I was having some trouble on simplifying the derivative because I didn't know if it's correct. The original function is $$f(x)= \frac{e^x - e^{-x}}{e^x+e^{-x}}$$ What would the simplified derivative be with no negative exponents?
So far I got $$f'(x)= \frac{(e^x+e^{-x})^2 - (e^x-e^{-x})^2}{(e^x+e^{-x})^2}$$ is this correct?
On
$y=\dfrac{e^x-e^{-x}}{e^x+e^{-x}}=\dfrac{e^{2x}-1}{e^{2x}+1}\\ \implies\dfrac{y+1}{y-1}=-e^{2x}\\ \implies (y+1)=e^{2x}(1-y)\\ \implies \dfrac{dy}{dx}=-e^{2x}\dfrac{dy}{dx}+2e^{2x}(1-y)\\\implies \dfrac{dy}{dx}=\dfrac{4e^{2x}}{\left(e^{2x}+1\right)^2}$
On
First notice that you have a quotient and need the derivative.
Invoke the quotient rule $$\left( \frac{f}{g} \right)^{\prime} = \frac{(e^x + e^{-x})^{\prime} (e^x - e^{-x}) - (e^x - e^{-x})^{\prime}(e^x+e^{-x})}{(e^x + e^{-x})^2}$$
$$ \Rightarrow \frac{(e^x - e^{-x})(e^x-e^{-x}) - ((e^x +e^{-x})(e^x + e^{-x}))}{(e^x+e^{-x})^2} $$
$$\Rightarrow \frac{4}{(e^x + e^{-x})^2}$$
There are various other ways to write the solution:
$\operatorname{sech}^2 x$ as user @GFauxPas stated
There is also $\frac{4}{e^{2x} + 1} - \frac{4}{(e^{2x}+1)^2}$ if you like fractions.
Hope this helps.
What you have thus far is correct.
Observe that the numerator of
$$f'(x) = \frac{(e^x + e^{-x})^2 - (e^x - e^{-x})^2}{(e^x + e^{-x})^2}$$
is a difference of squares.

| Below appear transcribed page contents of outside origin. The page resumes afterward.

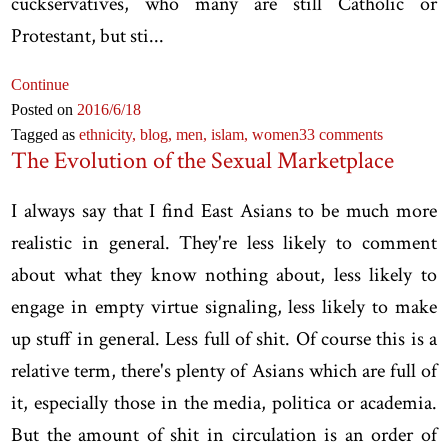
cuckservatives, who many are still Catholic or
Protestant, but sti...
Continue
Posted on
2016
/6
/18
Tagged as
ethnicity,
blog,
men,
islam,
women
33 comments
The Evolution of the Sexual Marketplace
I always say that I find East Asians to be much more
realistic in general. They're less likely to comment
about what they know nothing about, less likely to
engage in empty virtue signaling, less likely to make
up stuff in general. Less full of shit. Of course this is a
relative term, there's plenty of Asians which are full of
it, especially those in the media, politica or academia.
But the amount of shit in circulation is an order of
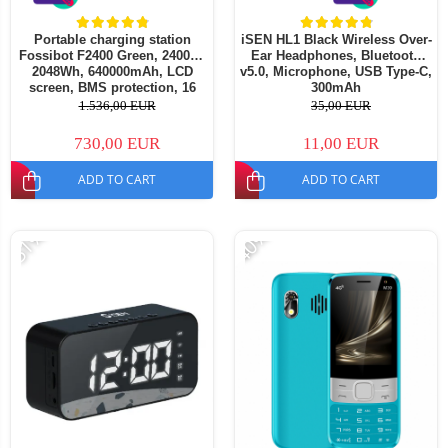
Portable charging station
iSEN HL1 Black Wireless Over-
Fossibot F2400 Green, 2400W,
Ear Headphones, Bluetooth
2048Wh, 640000mAh, LCD
v5.0, Microphone, USB Type-C,
screen, BMS protection, 16
300mAh
outputs, LED flashlight, SOS
1.536,00 EUR
35,00 EUR
730,00 EUR
11,00 EUR
ADD TO CART
ADD TO CART
-51%
-40%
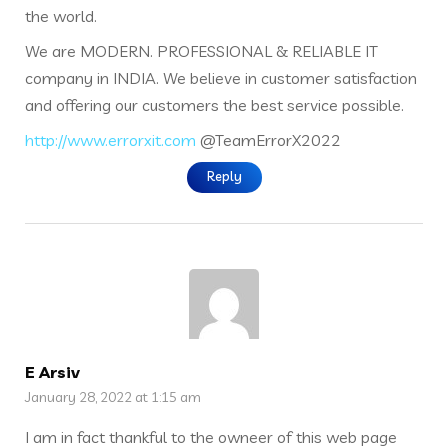
the world.
We are MODERN. PROFESSIONAL & RELIABLE IT
company in INDIA. We believe in customer satisfaction
and offering our customers the best service possible.
http://www.errorxit.com
@TeamErrorX2022
Reply
E Arsiv
January 28, 2022 at 1:15 am
I am in fact thankful to the owneer of this web page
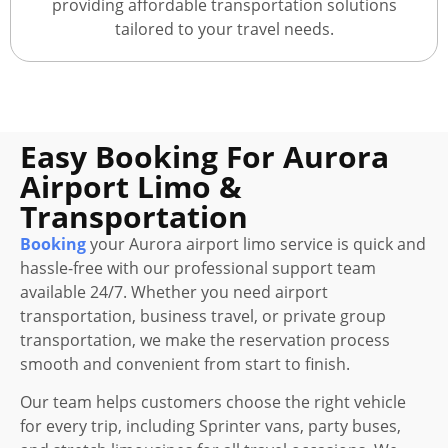
providing affordable transportation solutions
tailored to your travel needs.
Easy Booking For Aurora
Airport Limo &
Transportation
Booking
your Aurora airport limo service is quick and
hassle-free with our professional support team
available 24/7. Whether you need airport
transportation, business travel, or private group
transportation, we make the reservation process
smooth and convenient from start to finish.
Our team helps customers choose the right vehicle
for every trip, including Sprinter vans, party buses,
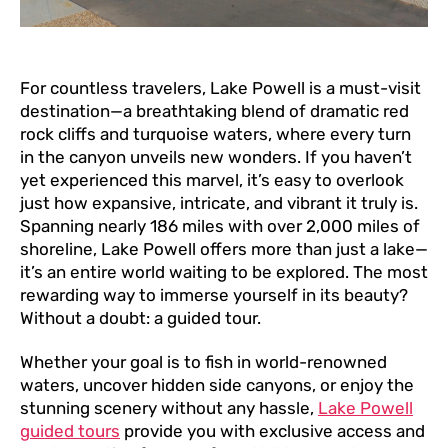
For countless travelers, Lake Powell is a must-visit
destination—a breathtaking blend of dramatic red
rock cliffs and turquoise waters, where every turn
in the canyon unveils new wonders. If you haven’t
yet experienced this marvel, it’s easy to overlook
just how expansive, intricate, and vibrant it truly is.
Spanning nearly 186 miles with over 2,000 miles of
shoreline, Lake Powell offers more than just a lake—
it’s an entire world waiting to be explored. The most
rewarding way to immerse yourself in its beauty?
Without a doubt: a guided tour.
Whether your goal is to fish in world-renowned
waters, uncover hidden side canyons, or enjoy the
stunning scenery without any hassle,
Lake Powell
guided tours
provide you with exclusive access and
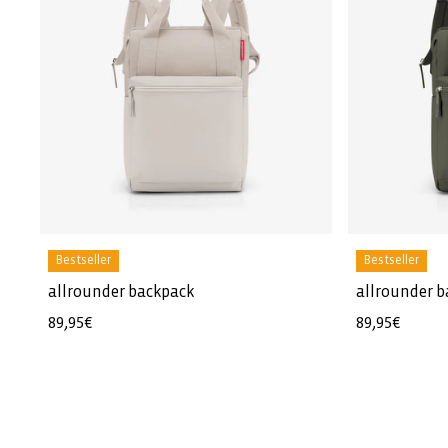
Bestseller
Bestseller
allrounder backpack
allrounder 
Regular
89,95€
Regular
89,95€
price
price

Thus,
\begin{align*} f'(x) & = \frac{[(e^x + e^{-x}) + (e^x - e^{-x})][(e^x + e^{-x}) - (e^x - e^{-x})]}{(e^x + e^{-x})^2}\\ & = \frac{(2e^x)(2e^{-x})}{(e^x + e^{-x})^2}\\ & = \frac{4}{(e^x + e^{-x})^2} \end{align*}
If you do not want any negative exponents, multiply the numerator and denominator by $e^{2x}$ to obtain
\begin{align*} f'(x) & = \frac{4e^{2x}}{(e^x + e^{-x})^2e^{2x}}\\ & = \frac{4e^{2x}}{(e^{2x} + 2 + e^{-2x})e^{2x}}\\ & = \frac{4e^{2x}}{e^{4x} + 2e^{2x} + 1}\\ & = \frac{4e^{2x}}{(e^{2x} + 1)^2} \end{align*}
Alternatively, multiply the numerator and denominator of
$$f(x) = \frac{e^x - e^{-x}}{e^x + e^{-x}}$$
by $e^x$ to obtain
$$f(x) = \frac{e^{2x} - 1}{e^{2x} + 1}$$
then differentiate to obtain
\begin{align*} f'(x) & = \frac{2e^{2x}(e^{2x} + 1) - 2e^{2x}(e^{2x} - 1)}{(e^{2x} + 1)^2}\\ & = \frac{2^{4x} + 2e^{2x} - 2e^{4x} + 2e^{2x}}{(e^{2x} + 1)^2}\\ & = \frac{4e^{2x}}{(e^{2x} + 1)^2} \end{align*} which agrees with the previous result.